Portfolio manager’s commentary

 

May 31, 2018

 

Winners and losers

 

The luxury sector (LVMH, Kering, and L’Oréal) drove the Parisian index up, placing it at the top of European indices.

These companies have benefited from renewed global growth and rising consumption in emerging countries.

Similarly, the oil sector, supported by the geopolitical instability that has prevailed since January, is enjoying a renewed positive trend.

Lastly, technology stocks, especially in the US, were among the big winners of the beginning of this year.

It should be noted for US companies that earnings growth over the first quarter reached 24%, compared with analysts’ expectations of around 16%.

Banks and telecoms were the big losers during the first half of the year.

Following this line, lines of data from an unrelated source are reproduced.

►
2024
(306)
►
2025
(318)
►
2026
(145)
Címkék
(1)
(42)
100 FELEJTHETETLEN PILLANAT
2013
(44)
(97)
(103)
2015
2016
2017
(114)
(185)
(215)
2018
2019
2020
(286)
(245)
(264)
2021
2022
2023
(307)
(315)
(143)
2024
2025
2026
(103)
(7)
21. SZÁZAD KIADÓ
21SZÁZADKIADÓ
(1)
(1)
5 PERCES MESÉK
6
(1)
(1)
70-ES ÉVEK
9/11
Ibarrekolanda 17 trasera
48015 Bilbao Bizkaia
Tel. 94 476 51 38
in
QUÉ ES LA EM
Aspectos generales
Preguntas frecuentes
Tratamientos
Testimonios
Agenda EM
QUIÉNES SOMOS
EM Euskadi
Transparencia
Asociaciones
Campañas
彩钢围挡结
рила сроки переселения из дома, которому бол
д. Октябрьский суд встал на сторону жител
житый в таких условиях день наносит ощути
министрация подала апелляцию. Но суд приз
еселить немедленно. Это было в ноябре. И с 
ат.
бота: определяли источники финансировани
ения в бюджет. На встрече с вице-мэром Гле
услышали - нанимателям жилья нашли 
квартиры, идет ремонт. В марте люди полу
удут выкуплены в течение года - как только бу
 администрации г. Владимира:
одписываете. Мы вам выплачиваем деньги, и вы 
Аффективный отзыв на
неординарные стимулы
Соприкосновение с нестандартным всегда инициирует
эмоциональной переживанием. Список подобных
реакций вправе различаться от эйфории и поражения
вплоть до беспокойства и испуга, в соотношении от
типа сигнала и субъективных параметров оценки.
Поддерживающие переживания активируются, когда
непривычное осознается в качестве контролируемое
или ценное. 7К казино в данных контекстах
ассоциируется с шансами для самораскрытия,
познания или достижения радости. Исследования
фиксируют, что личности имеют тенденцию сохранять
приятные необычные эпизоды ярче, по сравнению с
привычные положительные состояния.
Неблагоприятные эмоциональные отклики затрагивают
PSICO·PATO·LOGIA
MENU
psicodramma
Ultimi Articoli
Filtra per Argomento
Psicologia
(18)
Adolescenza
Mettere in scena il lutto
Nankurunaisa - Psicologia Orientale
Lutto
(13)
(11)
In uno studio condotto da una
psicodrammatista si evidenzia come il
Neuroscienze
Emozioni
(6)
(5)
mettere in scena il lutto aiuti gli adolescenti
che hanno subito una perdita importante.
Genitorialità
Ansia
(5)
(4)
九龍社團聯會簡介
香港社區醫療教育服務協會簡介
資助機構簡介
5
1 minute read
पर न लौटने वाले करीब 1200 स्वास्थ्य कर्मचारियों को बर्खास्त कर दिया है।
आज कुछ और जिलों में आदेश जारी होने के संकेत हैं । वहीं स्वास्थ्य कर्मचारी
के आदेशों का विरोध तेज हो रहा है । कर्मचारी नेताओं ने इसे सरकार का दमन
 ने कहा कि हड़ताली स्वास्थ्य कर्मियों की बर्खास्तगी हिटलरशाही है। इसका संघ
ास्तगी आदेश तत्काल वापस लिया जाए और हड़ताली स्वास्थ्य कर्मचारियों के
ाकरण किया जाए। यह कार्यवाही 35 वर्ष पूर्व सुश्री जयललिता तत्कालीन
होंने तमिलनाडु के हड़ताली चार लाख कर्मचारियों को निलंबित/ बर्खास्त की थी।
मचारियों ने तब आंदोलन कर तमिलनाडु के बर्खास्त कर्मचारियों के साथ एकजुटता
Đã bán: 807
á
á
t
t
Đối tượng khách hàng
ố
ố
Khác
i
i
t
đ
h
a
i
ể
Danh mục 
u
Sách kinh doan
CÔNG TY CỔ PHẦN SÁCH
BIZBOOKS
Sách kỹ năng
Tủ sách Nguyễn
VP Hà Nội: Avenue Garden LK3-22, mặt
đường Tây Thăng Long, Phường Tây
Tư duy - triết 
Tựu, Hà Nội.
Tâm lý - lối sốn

On the one hand, for banks, the yield curve remains relatively flat (the spread between the US 10-year and 2-year is around 0.5%). This goes against their main business: lending. Their balance sheet structure is improving but at a slow pace. This sector remains overlooked by the markets and even more recently with the political instability in Italy, which raised tensions on the country’s 10-year yields, highlighting the fear of an exit from the euro for Italy.

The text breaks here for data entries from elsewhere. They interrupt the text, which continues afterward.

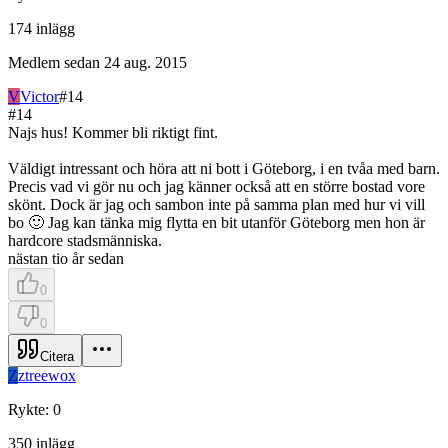
174
inlägg
Medlem sedan
24 aug. 2015
V
Victor
#
14
#
14
Najs hus! Kommer bli riktigt fint.
Väldigt intressant och höra att ni bott i Göteborg, i en tvåa med barn.
Precis vad vi gör nu och jag känner också att en större bostad vore
skönt. Dock är jag och sambon inte på samma plan med hur vi vill
bo 🙂 Jag kan tänka mig flytta en bit utanför Göteborg men hon är
hardcore stadsmänniska.
nästan tio år sedan
0
0
Citera
Z
ztreewox
Rykte
:
0
350
inlägg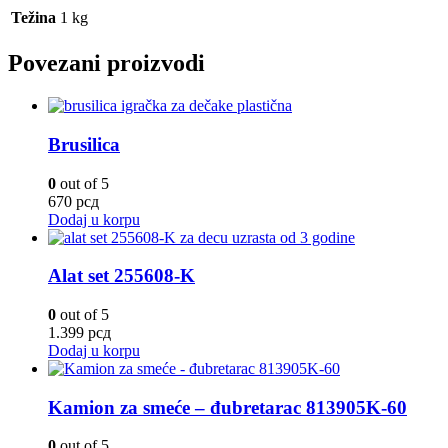
Težina
1 kg
Povezani proizvodi
Brusilica
0
out of 5
670
рсд
Dodaj u korpu
Alat set 255608-K
0
out of 5
1.399
рсд
Dodaj u korpu
Kamion za smeće – đubretarac 813905K-60
0
out of 5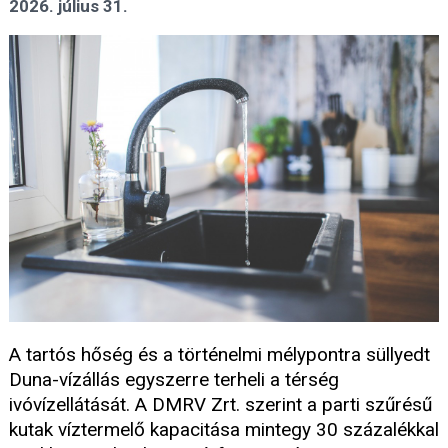
2026. július 31.
A tartós hőség és a történelmi mélypontra süllyedt
Duna-vízállás egyszerre terheli a térség
ivóvízellátását. A DMRV Zrt. szerint a parti szűrésű
kutak víztermelő kapacitása mintegy 30 százalékkal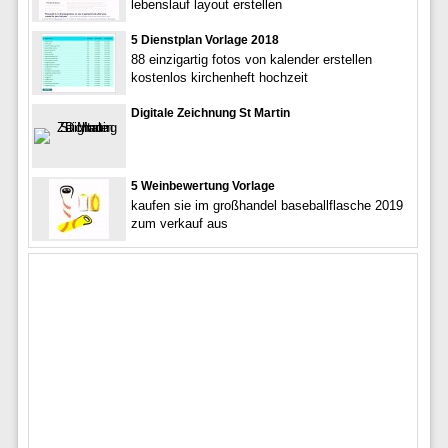
lebenslauf layout erstellen
5 Dienstplan Vorlage 2018
88 einzigartig fotos von kalender erstellen
kostenlos kirchenheft hochzeit
Digitale Zeichnung St Martin
5 Weinbewertung Vorlage
kaufen sie im großhandel baseballflasche 2019
zum verkauf aus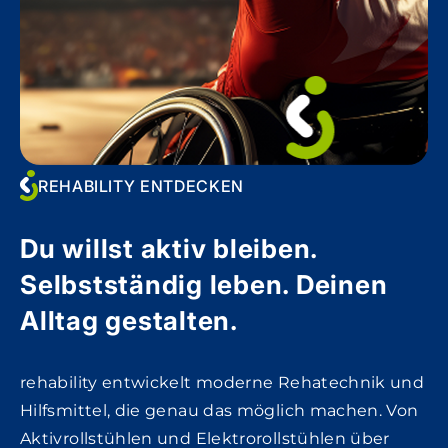
REHABILITY ENTDECKEN
Du willst aktiv bleiben.
Selbstständig leben. Deinen
Alltag gestalten.
rehability entwickelt moderne Rehatechnik und
Hilfsmittel, die genau das möglich machen. Von
Aktivrollstühlen und Elektrorollstühlen über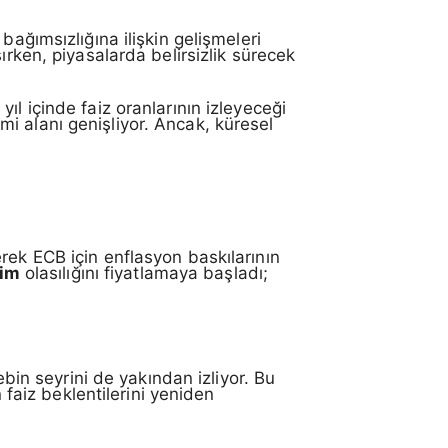
bağımsızlığına ilişkin gelişmeleri
ırken, piyasalarda belirsizlik sürecek
l içinde faiz oranlarının izleyeceği
rimi alanı genişliyor. Ancak, küresel
rek ECB için enflasyon baskılarının
rim
olasılığını fiyatlamaya başladı;
ebin seyrini de yakından izliyor. Bu
 faiz beklentilerini yeniden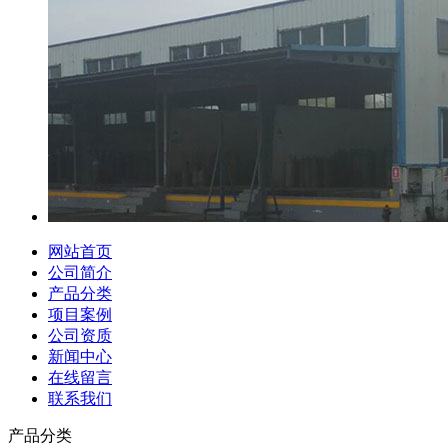
网站首页
公司简介
产品分类
项目案例
公司资质
新闻中心
在线留言
联系我们
产品分类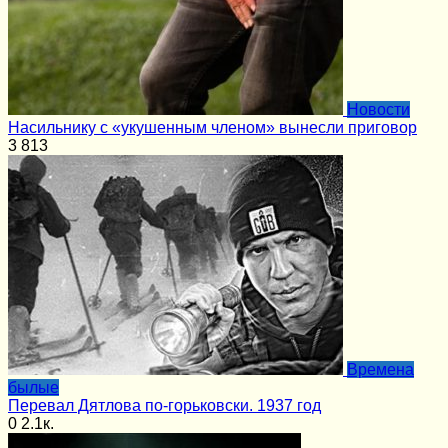
Новости
Насильнику с «укушенным членом» вынесли приговор
3
813
Времена
былые
Перевал Дятлова по-горьковски. 1937 год
0
2.1к.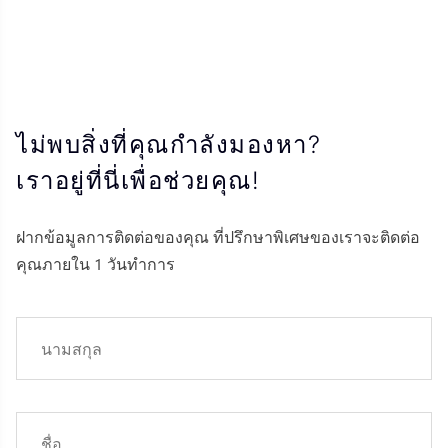
ไม่พบสิ่งที่คุณกำลังมองหา?
เราอยู่ที่นี่เพื่อช่วยคุณ!
ฝากข้อมูลการติดต่อของคุณ ที่ปรึกษาพิเศษของเราจะติดต่อ
คุณภายใน 1 วันทำการ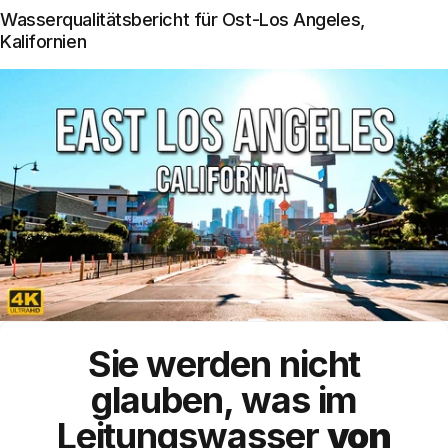
Wasserqualitätsbericht für Ost-Los Angeles,
Kalifornien
Sie werden nicht
glauben, was im
Leitungswasser
von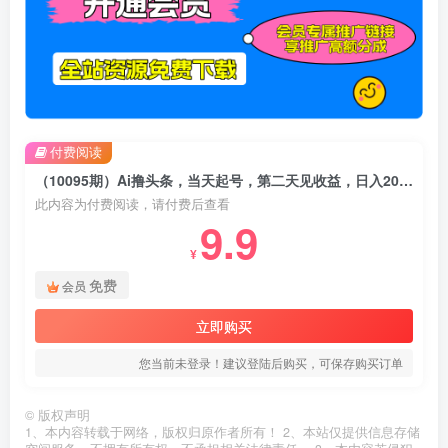
付费阅读
（10095期）Ai撸头条，当天起号，第二天见收益，日入2000+
此内容为付费阅读，请付费后查看
9.9
¥
免费
会员
立即购买
您当前未登录！建议登陆后购买，可保存购买订单
©
版权声明
1、本内容转载于网络，版权归原作者所有！ 2、本站仅提供信息存储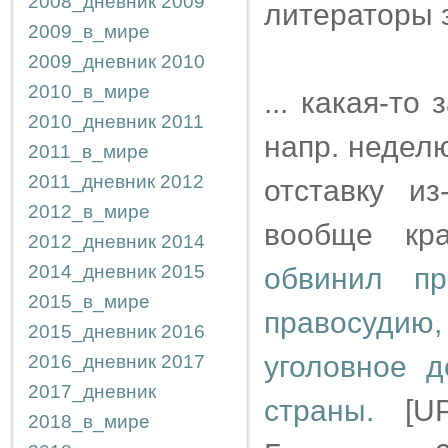
2008_дневник
2009
литераторы з
2009_в_мире
2009_дневник
2010
2010_в_мире
... какая-т
2010_дневник
2011
напр. недел
2011_в_мире
2011_дневник
2012
отставку и
2012_в_мире
вообще кр
2012_дневник
2014
2014_дневник
2015
обвинил пр
2015_в_мире
правосудию,
2015_дневник
2016
уголовное 
2016_дневник
2017
2017_дневник
страны.
[UP
2018_в_мире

Traditional banks are also facing competition from fintechs in their conquest of new market shares.

On the other hand, the telecom sector is restructuring but remains deflationary in nature. In France, the regulator is encouraging the transition from four to three operators. This sector continues to have debt and low growth, and investors are waiting for a clearer picture before investing in it.

What prospects for the second half?

We are seeing a continuation of the Fed’s normalisation process with two more expected rate increases, favouring the rise in long-term rates in the United States. In addition, the political crises in Italy and Spain are weighing on the markets. However, the economy remains strong and continues to show significant upside potential in Europe, particularly for equities, which remain our preferred asset class for the second half of the year.

The dollar’s recent appreciation is a source of support for European companies, but the trend could quickly reverse at the pace of Donald Trump’s statements and various geopolitical tensions.